MedGraphRAG

Published on 2026-03-10

Summary

  • MedGraphRAG is an innovative framework designed to improve the accuracy and safety of LLMs in the medical field.
  • Uses a 3-tier hierarchical graph that links private user data to established medical textbooks and foundation dictionaries.

Key Points

  • The 3-tier layer is as follows:
    1. Top level (User-Provided)
    2. Medium level (Medical Papers and Books)
    3. Bottom level (Fundamental Medical Dictionary)
  • The paper proposes a U-retrieve strategy to combine top-down retrieval with bottom-up response generation to answer user queries. This is designed to not allow the LLM to generate too much information and depend on the facts.
  • Meta-Graphs: These are weighted nodes used to construct the system's comprehensive global knowledge graph.
  • The pre-defined medical categories used for tag generation are symptoms, patient history, body functions and medications.
  • The paper suggests a hybrid static-semantic method to divide larger medical documents into manageable data chunks. It uses a technique called Proposition Transfer to the text, which transforms the raw paragraphs into standalone, self-sustaining statements. This is then fed to an LLM that uses a zero-shot approach to decide whether a statement belongs to a existing data chunk or if it requires initiating a new chunk.

Notes

3-Tier Graph

  1. Top Level:
    • Consists of specific, confidential user data.
    • User-specific and experiences the highest frequency of updates and changes.
    • The paper uses MIMIC-IV for this.
    • Entities are extracted from documents and then linked to stuff in the second tier based on relevance.
  2. Medium Level:
    • Built from up-to-date, peer-reviewed medical textbooks and articles.
    • Acts as a bridge.
    • Updated at a medium frequency, typically at an annual basis.
    • MedC-K dataset used by the paper.
  3. Bottom Level:
    • Provides detailed explanation of medical terms and their semantic relationships.
    • Most fundamental and authoritative data tier.
    • UMLS dataset used for this layer.

U-Retrieve Strategy

  1. Top-Down Retrieval:
    • Structure the user's query using predefined medical tags.
    • Using these summarized tag descriptions, the system performs a top-down matching process, starting from the largest, highest-level global graphs, and progressively indexes down into the smaller, more specific graphs.
    • This downward matching is repeated until the system reaches the foundational layer where it activates multiple relevant medical entities.
    • All the pertinent information related to these activated medical entities is gathered. This includes the content of the entities, their top-k related entities, their relationships and any associated foundational medical knowledge.
  2. Bottom-Up Response Generation:
    • Once the content is retrieved, the LLM is prompted to generate an initial, intermediate text response.
    • This is then carried upwards and combined with the summarized tag information of the next higher-level graph.
    • This is repeated until the highest level of the graph structure is reached.

Meta-Graphs

  • After user documents are segmented into chunks, and entities are extracted and linked, the system creates a meta-graph for each individual data chunk.
  • The system prompts an LLM to identify relationships between the extracted entities based on their names, descriptions, definitions and associated lower-level medical knowledge.
  • The LLM establishes these relationships by identifying the source and target entities, and then assigning a closeness score. This resulting weighted graph is what is referred to as a meta-graph.
  • These individual meta-graphs are then merged iteratively using the generated tags, and similarity calculation.
  • This bottom-up merging process repeats until a single global graph remains.

Expanding MedGraphRAG

  • Temporal Knowledge Graphs

  • Real-time physiological data streams

  • Standardized clinical risk-scoring systems.

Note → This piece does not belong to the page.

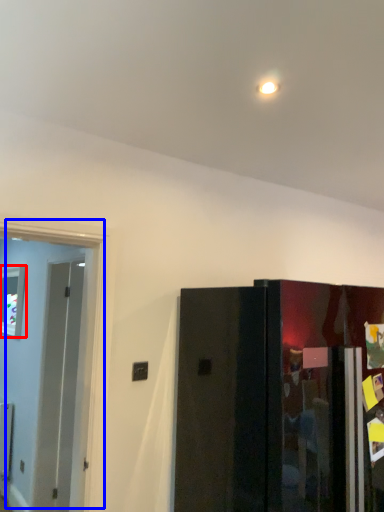 Question: Which point is closer to the camera, window (highlighted by a red box) or door (highlighted by a blue box)?

Choices:
 (A) window
 (B) door

Answer: (B) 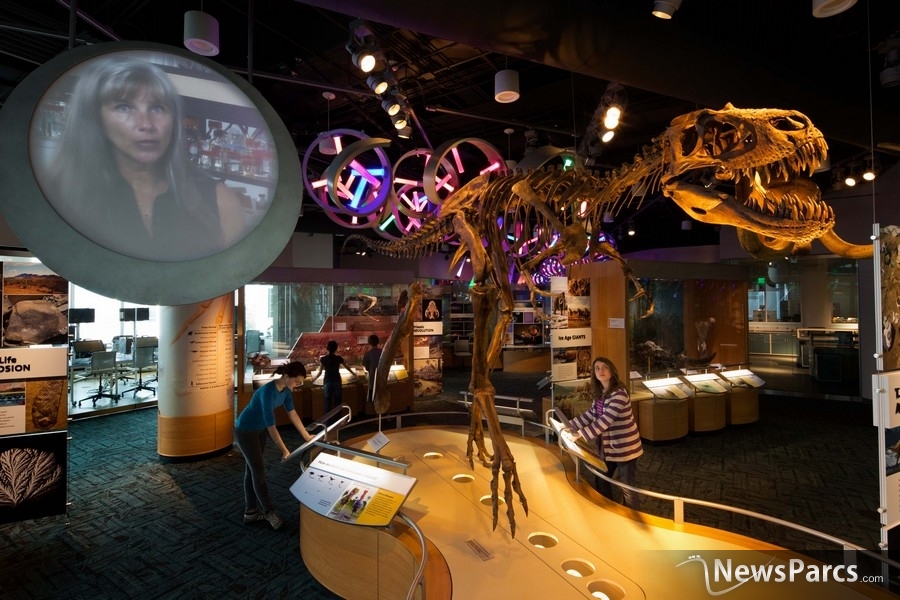 The height and width of the screenshot is (600, 900). I want to click on screen, so click(x=153, y=171).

  • The base idea is to augment the 3-tier structure of MedGraphRAG with time-stamped edges and agentic reasoning loops.

  • The static meta-graphs in MedGraphRAG can be evolved into [[Temporal KGs]] that can model a patient's health trajecteroy as a sequence of state-dependent snapshots.

  • In our expansion, we can have a patient-centred graph that is defined by specific temporal and causal relationships.